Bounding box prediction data
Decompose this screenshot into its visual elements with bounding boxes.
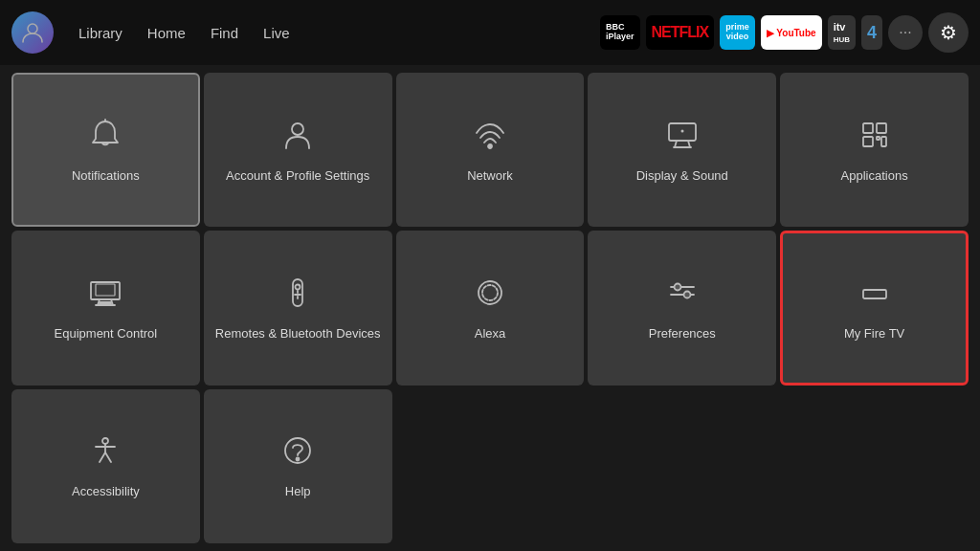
grid-item-my-fire-tv[interactable]: My Fire TV — [780, 231, 969, 385]
grid-item-display-sound[interactable]: Display & Sound — [588, 73, 776, 227]
apps-icon — [856, 116, 894, 159]
app-shortcuts: BBCiPlayer NETFLIX primevideo ▶ YouTube … — [600, 12, 969, 53]
grid-item-label: Equipment Control — [47, 326, 166, 342]
grid-item-remotes-bluetooth[interactable]: Remotes & Bluetooth Devices — [204, 231, 392, 385]
grid-item-account-profile[interactable]: Account & Profile Settings — [204, 73, 392, 227]
grid-item-label: Alexa — [467, 326, 514, 342]
grid-item-label: Account & Profile Settings — [218, 168, 377, 185]
grid-item-label: Help — [278, 484, 319, 500]
grid-item-accessibility[interactable]: Accessibility — [11, 389, 200, 543]
svg-rect-19 — [100, 302, 111, 304]
grid-item-notifications[interactable]: Notifications — [11, 73, 200, 227]
nav-find[interactable]: Find — [201, 19, 248, 47]
grid-item-network[interactable]: Network — [396, 73, 585, 227]
svg-rect-13 — [877, 137, 880, 140]
app-bbc[interactable]: BBCiPlayer — [600, 15, 640, 50]
svg-point-3 — [488, 144, 492, 148]
grid-item-alexa[interactable]: Alexa — [396, 231, 585, 385]
nav-library[interactable]: Library — [69, 19, 132, 47]
svg-rect-15 — [96, 284, 115, 296]
person-icon — [278, 116, 317, 159]
svg-point-21 — [296, 285, 301, 290]
nav-home[interactable]: Home — [138, 19, 195, 47]
nav-links: Library Home Find Live — [69, 19, 300, 47]
avatar[interactable] — [11, 11, 54, 54]
wifi-icon — [471, 116, 509, 159]
nav-live[interactable]: Live — [254, 19, 300, 47]
svg-rect-9 — [863, 123, 873, 133]
monitor-icon — [86, 274, 124, 317]
sliders-icon — [663, 274, 702, 317]
app-netflix[interactable]: NETFLIX — [646, 15, 715, 50]
svg-line-35 — [100, 452, 105, 462]
remote-icon — [278, 274, 317, 317]
grid-item-label: Network — [459, 168, 521, 185]
svg-point-26 — [482, 285, 498, 300]
grid-item-help[interactable]: Help — [204, 389, 392, 543]
settings-grid: Notifications Account & Profile Settings… — [0, 65, 980, 551]
grid-item-label: Applications — [834, 168, 916, 185]
grid-item-label: Notifications — [64, 168, 147, 185]
settings-button[interactable]: ⚙ — [928, 12, 969, 53]
svg-point-30 — [683, 292, 690, 298]
svg-point-29 — [674, 284, 680, 291]
app-channel4[interactable]: 4 — [861, 15, 882, 50]
grid-item-label: Accessibility — [64, 484, 147, 500]
grid-item-label: Display & Sound — [629, 168, 736, 185]
svg-point-2 — [292, 123, 303, 135]
svg-line-5 — [675, 141, 677, 147]
accessibility-icon — [86, 431, 124, 474]
grid-item-preferences[interactable]: Preferences — [588, 231, 776, 385]
display-icon — [663, 116, 702, 159]
app-prime[interactable]: primevideo — [720, 15, 755, 50]
svg-point-0 — [28, 24, 37, 33]
bell-icon — [86, 116, 124, 159]
svg-rect-10 — [877, 123, 886, 133]
firetv-icon — [856, 274, 894, 317]
more-apps-button[interactable]: ··· — [888, 15, 923, 50]
grid-item-label: Remotes & Bluetooth Devices — [208, 326, 389, 342]
svg-rect-11 — [863, 137, 873, 146]
help-icon — [278, 431, 317, 474]
grid-item-label: My Fire TV — [836, 326, 912, 342]
alexa-icon — [471, 274, 509, 317]
app-youtube[interactable]: ▶ YouTube — [761, 15, 822, 50]
svg-rect-31 — [863, 290, 886, 298]
grid-item-equipment-control[interactable]: Equipment Control — [11, 231, 200, 385]
svg-line-36 — [105, 452, 111, 462]
top-navigation: Library Home Find Live BBCiPlayer NETFLI… — [0, 0, 980, 65]
svg-point-38 — [297, 458, 300, 461]
svg-line-6 — [688, 141, 690, 147]
grid-item-applications[interactable]: Applications — [780, 73, 969, 227]
svg-rect-12 — [881, 137, 886, 146]
grid-item-label: Preferences — [641, 326, 724, 342]
app-itv[interactable]: itvHUB — [828, 15, 856, 50]
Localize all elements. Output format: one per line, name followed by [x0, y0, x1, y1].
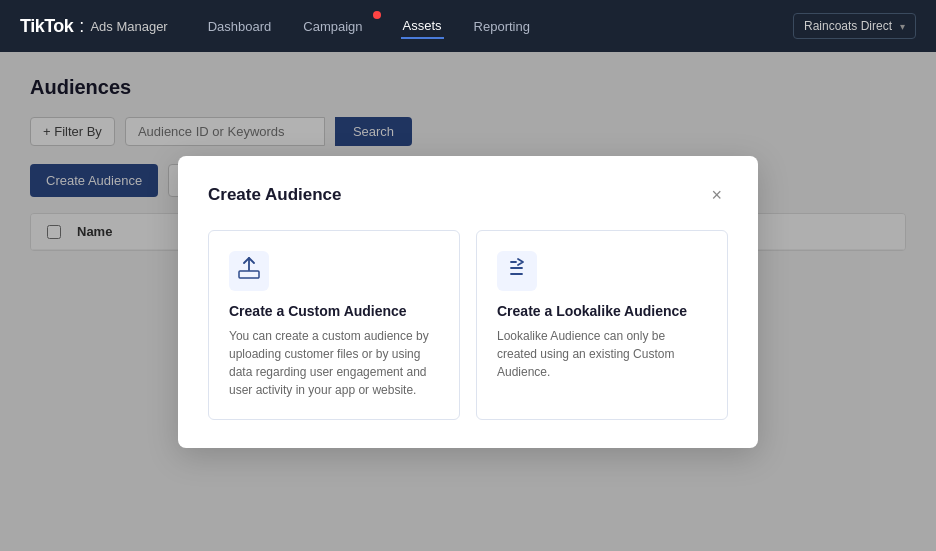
modal-header: Create Audience ×: [208, 184, 728, 206]
modal-cards: Create a Custom Audience You can create …: [208, 230, 728, 420]
modal-title: Create Audience: [208, 185, 342, 205]
lookalike-audience-title: Create a Lookalike Audience: [497, 303, 707, 319]
lookalike-audience-desc: Lookalike Audience can only be created u…: [497, 327, 707, 381]
brand-ads: Ads Manager: [90, 19, 167, 34]
modal-close-button[interactable]: ×: [705, 184, 728, 206]
navbar: TikTok : Ads Manager Dashboard Campaign …: [0, 0, 936, 52]
nav-assets[interactable]: Assets: [401, 14, 444, 39]
custom-audience-icon-wrap: [229, 251, 269, 291]
nav-campaign[interactable]: Campaign: [301, 15, 372, 38]
brand-separator: :: [79, 16, 84, 37]
upload-icon: [238, 257, 260, 284]
brand: TikTok : Ads Manager: [20, 16, 168, 37]
account-name: Raincoats Direct: [804, 19, 892, 33]
brand-tiktok: TikTok: [20, 16, 73, 37]
account-chevron-icon: ▾: [900, 21, 905, 32]
custom-audience-desc: You can create a custom audience by uplo…: [229, 327, 439, 399]
create-audience-modal: Create Audience × C: [178, 156, 758, 448]
custom-audience-title: Create a Custom Audience: [229, 303, 439, 319]
custom-audience-card[interactable]: Create a Custom Audience You can create …: [208, 230, 460, 420]
modal-overlay: Create Audience × C: [0, 52, 936, 551]
nav-reporting[interactable]: Reporting: [472, 15, 532, 38]
account-selector[interactable]: Raincoats Direct ▾: [793, 13, 916, 39]
campaign-badge: [373, 11, 381, 19]
main-content: Audiences + Filter By Search Create Audi…: [0, 52, 936, 551]
nav-dashboard[interactable]: Dashboard: [206, 15, 274, 38]
lookalike-audience-icon-wrap: [497, 251, 537, 291]
svg-rect-0: [239, 271, 259, 278]
lookalike-audience-card[interactable]: Create a Lookalike Audience Lookalike Au…: [476, 230, 728, 420]
list-icon: [506, 257, 528, 284]
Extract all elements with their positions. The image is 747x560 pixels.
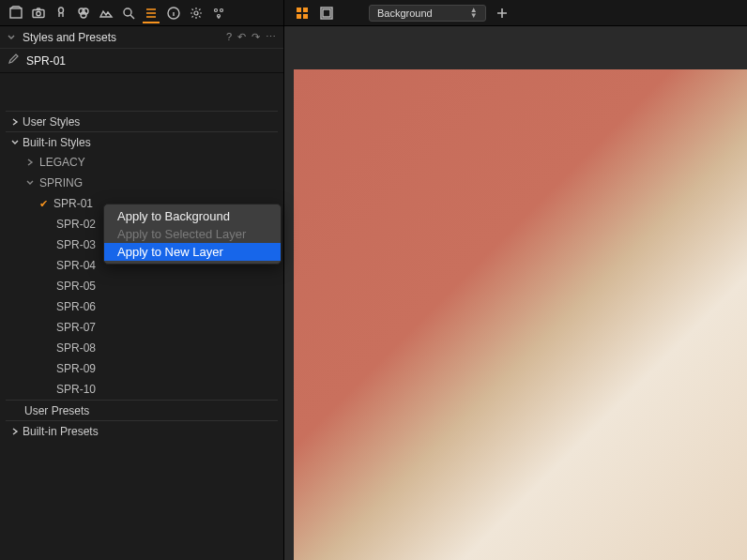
adjustments-icon[interactable]: [210, 5, 227, 22]
tree-label: SPR-09: [56, 362, 96, 375]
dropdown-arrows-icon: ▲▼: [470, 8, 478, 19]
undo-icon[interactable]: ↶: [237, 31, 246, 43]
svg-point-2: [37, 11, 40, 15]
tree-label: SPR-07: [56, 321, 96, 334]
tree-label: SPRING: [39, 176, 83, 189]
svg-point-12: [194, 11, 198, 15]
chevron-down-icon[interactable]: [8, 31, 17, 44]
tree-spring[interactable]: SPRING: [6, 173, 278, 193]
tree-builtin-styles[interactable]: Built-in Styles: [6, 131, 278, 152]
single-view-icon[interactable]: [318, 5, 335, 22]
add-layer-icon[interactable]: [494, 5, 511, 22]
panel-header: Styles and Presets ? ↶ ↷ ⋯: [0, 26, 283, 49]
tree-label: Built-in Styles: [23, 136, 91, 149]
svg-rect-19: [303, 14, 308, 19]
sidebar: Styles and Presets ? ↶ ↷ ⋯ SPR-01 User S…: [0, 0, 284, 560]
tree-item-spr-06[interactable]: SPR-06: [6, 296, 278, 317]
gear-icon[interactable]: [188, 5, 205, 22]
tree-label: SPR-04: [56, 259, 96, 272]
svg-rect-17: [303, 8, 308, 12]
svg-point-13: [215, 8, 218, 11]
chevron-right-icon: [11, 425, 19, 438]
menu-apply-background[interactable]: Apply to Background: [104, 207, 281, 225]
context-menu: Apply to Background Apply to Selected La…: [103, 204, 282, 265]
tree-item-spr-07[interactable]: SPR-07: [6, 317, 278, 338]
svg-rect-0: [10, 8, 22, 18]
tree-label: SPR-02: [56, 218, 96, 231]
chevron-right-icon: [11, 115, 19, 129]
svg-point-3: [59, 8, 64, 13]
svg-rect-18: [297, 14, 301, 19]
chevron-down-icon: [24, 179, 36, 187]
menu-item-label: Apply to Background: [117, 209, 230, 223]
redo-icon[interactable]: ↷: [252, 31, 260, 43]
tree-label: SPR-06: [56, 300, 96, 313]
chevron-down-icon: [11, 136, 19, 149]
menu-apply-new-layer[interactable]: Apply to New Layer: [104, 243, 281, 261]
selected-style-row: SPR-01: [0, 49, 283, 73]
panel-title: Styles and Presets: [23, 31, 221, 44]
layer-select-label: Background: [377, 8, 433, 19]
menu-item-label: Apply to Selected Layer: [117, 227, 246, 241]
main-area: Background ▲▼: [284, 0, 747, 560]
lens-icon[interactable]: [53, 5, 69, 22]
help-icon[interactable]: ?: [226, 31, 232, 43]
svg-point-14: [221, 8, 223, 11]
tool-toolbar: [0, 0, 283, 26]
more-icon[interactable]: ⋯: [266, 31, 276, 43]
tree-label: User Styles: [23, 115, 80, 129]
exposure-icon[interactable]: [98, 5, 114, 22]
menu-apply-selected-layer: Apply to Selected Layer: [104, 225, 281, 243]
tree-legacy[interactable]: LEGACY: [6, 152, 278, 173]
tree-builtin-presets[interactable]: Built-in Presets: [6, 420, 278, 441]
tree-label: LEGACY: [39, 156, 85, 169]
styles-icon[interactable]: [143, 7, 160, 23]
menu-item-label: Apply to New Layer: [117, 245, 223, 259]
camera-icon[interactable]: [30, 5, 47, 22]
image-preview: [294, 69, 747, 560]
tree-label: Built-in Presets: [23, 425, 99, 438]
image-viewer[interactable]: [284, 26, 747, 560]
tree-user-styles[interactable]: User Styles: [6, 111, 278, 131]
tree-label: SPR-01: [53, 197, 93, 210]
svg-rect-21: [323, 9, 330, 17]
grid-view-icon[interactable]: [294, 5, 311, 22]
chevron-right-icon: [24, 159, 36, 166]
main-toolbar: Background ▲▼: [284, 0, 747, 26]
pencil-icon[interactable]: [8, 53, 19, 68]
svg-rect-16: [297, 8, 301, 12]
search-icon[interactable]: [120, 5, 137, 22]
tree-item-spr-10[interactable]: SPR-10: [6, 379, 278, 400]
svg-point-7: [124, 8, 131, 16]
tree-label: SPR-10: [56, 383, 96, 396]
tree-label: SPR-08: [56, 341, 96, 355]
tree-item-spr-09[interactable]: SPR-09: [6, 358, 278, 379]
info-icon[interactable]: [165, 5, 182, 22]
tree-label: SPR-03: [56, 238, 96, 251]
tree-user-presets[interactable]: User Presets: [6, 400, 278, 420]
tree-label: User Presets: [24, 404, 89, 417]
library-icon[interactable]: [8, 5, 24, 22]
tree-label: SPR-05: [56, 280, 96, 293]
check-icon: ✔: [39, 198, 48, 210]
tree-item-spr-05[interactable]: SPR-05: [6, 276, 278, 296]
color-icon[interactable]: [75, 5, 92, 22]
selected-style-label: SPR-01: [26, 54, 66, 68]
styles-tree: User Styles Built-in Styles LEGACY SPRIN…: [0, 111, 283, 560]
layer-select[interactable]: Background ▲▼: [369, 5, 486, 22]
tree-item-spr-08[interactable]: SPR-08: [6, 338, 278, 358]
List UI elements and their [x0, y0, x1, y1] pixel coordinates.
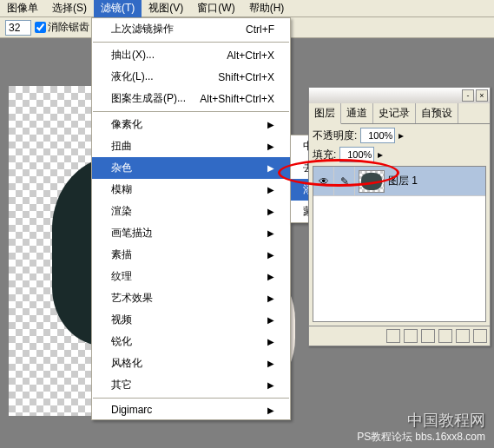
- watermark: 中国教程网: [407, 410, 485, 431]
- arrow-icon: ▶: [267, 315, 274, 325]
- menu-render[interactable]: 渲染▶: [92, 201, 290, 222]
- arrow-icon[interactable]: ▸: [398, 129, 404, 142]
- menu-extract[interactable]: 抽出(X)... Alt+Ctrl+X: [92, 44, 290, 66]
- arrow-icon: ▶: [267, 163, 274, 173]
- antialias-checkbox[interactable]: 消除锯齿: [35, 20, 89, 35]
- arrow-icon: ▶: [267, 380, 274, 390]
- menu-sharpen[interactable]: 锐化▶: [92, 331, 290, 352]
- layer-thumbnail[interactable]: [359, 170, 385, 193]
- arrow-icon: ▶: [267, 120, 274, 129]
- menubar: 图像单 选择(S) 滤镜(T) 视图(V) 窗口(W) 帮助(H): [0, 0, 494, 17]
- menu-blur[interactable]: 模糊▶: [92, 179, 290, 201]
- panel-footer: [309, 326, 490, 346]
- arrow-icon: ▶: [267, 207, 274, 216]
- panel-titlebar: - ×: [309, 88, 490, 103]
- menu-image[interactable]: 图像单: [0, 0, 45, 17]
- layer-row[interactable]: 👁 ✎ 图层 1: [313, 167, 485, 196]
- close-button[interactable]: ×: [476, 89, 488, 102]
- layers-list: 👁 ✎ 图层 1: [313, 166, 486, 322]
- visibility-toggle[interactable]: 👁: [313, 167, 334, 195]
- menu-video[interactable]: 视频▶: [92, 309, 290, 331]
- antialias-check[interactable]: [35, 22, 46, 33]
- arrow-icon: ▶: [267, 359, 274, 368]
- menu-pixelate[interactable]: 像素化▶: [92, 114, 290, 135]
- mask-icon[interactable]: [404, 329, 418, 343]
- arrow-icon: ▶: [267, 272, 274, 281]
- fill-input[interactable]: [339, 147, 374, 162]
- menu-liquify[interactable]: 液化(L)... Shift+Ctrl+X: [92, 66, 290, 88]
- menu-select[interactable]: 选择(S): [45, 0, 94, 17]
- arrow-icon: ▶: [267, 142, 274, 151]
- last-filter-label: 上次滤镜操作: [111, 22, 174, 36]
- tab-layers[interactable]: 图层: [309, 103, 341, 124]
- arrow-icon: ▶: [267, 185, 274, 194]
- opacity-input[interactable]: [360, 128, 395, 143]
- folder-icon[interactable]: [421, 329, 435, 343]
- watermark-url: PS教程论坛 bbs.16xx8.com: [357, 430, 485, 445]
- layer-name[interactable]: 图层 1: [388, 174, 418, 188]
- menu-other[interactable]: 其它▶: [92, 374, 290, 396]
- menu-distort[interactable]: 扭曲▶: [92, 135, 290, 157]
- arrow-icon: ▶: [267, 228, 274, 238]
- menu-sketch[interactable]: 素描▶: [92, 244, 290, 266]
- arrow-icon: ▶: [267, 250, 274, 260]
- menu-view[interactable]: 视图(V): [142, 0, 190, 17]
- fill-label: 填充:: [313, 148, 336, 162]
- brush-size-input[interactable]: [5, 20, 31, 36]
- adjustment-icon[interactable]: [438, 329, 452, 343]
- menu-stylize[interactable]: 风格化▶: [92, 352, 290, 374]
- menu-pattern-maker[interactable]: 图案生成器(P)... Alt+Shift+Ctrl+X: [92, 88, 290, 109]
- fx-icon[interactable]: [386, 329, 400, 343]
- layers-panel: - × 图层 通道 史记录 自预设 不透明度: ▸ 填充: ▸ 👁 ✎: [308, 87, 491, 346]
- arrow-icon: ▶: [267, 337, 274, 346]
- menu-brush-strokes[interactable]: 画笔描边▶: [92, 222, 290, 244]
- menu-digimarc[interactable]: Digimarc▶: [92, 400, 290, 419]
- menu-filter[interactable]: 滤镜(T): [94, 0, 142, 17]
- menu-window[interactable]: 窗口(W): [190, 0, 241, 17]
- menu-noise[interactable]: 杂色▶: [92, 157, 290, 179]
- opacity-label: 不透明度:: [313, 128, 357, 143]
- arrow-icon[interactable]: ▸: [378, 148, 383, 161]
- menu-texture[interactable]: 纹理▶: [92, 266, 290, 287]
- brush-icon: ✎: [340, 175, 349, 188]
- eye-icon: 👁: [319, 175, 329, 188]
- minimize-button[interactable]: -: [462, 89, 474, 102]
- arrow-icon: ▶: [267, 293, 274, 303]
- last-filter-shortcut: Ctrl+F: [246, 23, 274, 36]
- tab-history[interactable]: 史记录: [373, 103, 416, 123]
- trash-icon[interactable]: [473, 329, 487, 343]
- tab-presets[interactable]: 自预设: [416, 103, 458, 123]
- arrow-icon: ▶: [267, 405, 274, 415]
- menu-artistic[interactable]: 艺术效果▶: [92, 287, 290, 309]
- panel-tabs: 图层 通道 史记录 自预设: [309, 103, 490, 124]
- antialias-label: 消除锯齿: [48, 20, 89, 35]
- tab-channels[interactable]: 通道: [341, 103, 373, 123]
- menu-help[interactable]: 帮助(H): [242, 0, 292, 17]
- link-cell[interactable]: ✎: [334, 167, 355, 195]
- new-layer-icon[interactable]: [456, 329, 470, 343]
- menu-last-filter[interactable]: 上次滤镜操作 Ctrl+F: [92, 18, 290, 40]
- filter-menu: 上次滤镜操作 Ctrl+F 抽出(X)... Alt+Ctrl+X 液化(L).…: [91, 17, 291, 420]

**REQUIREMENT:**
Scan the data above for the string "brand" and copy each line where it appears.

**SOLUTION FOR THIS EXERCISE:**
brand-ads: Ads Manager: [90, 19, 167, 34]
brand-separator: :: [79, 16, 84, 37]
brand: TikTok : Ads Manager: [20, 16, 168, 37]
brand-tiktok: TikTok: [20, 16, 73, 37]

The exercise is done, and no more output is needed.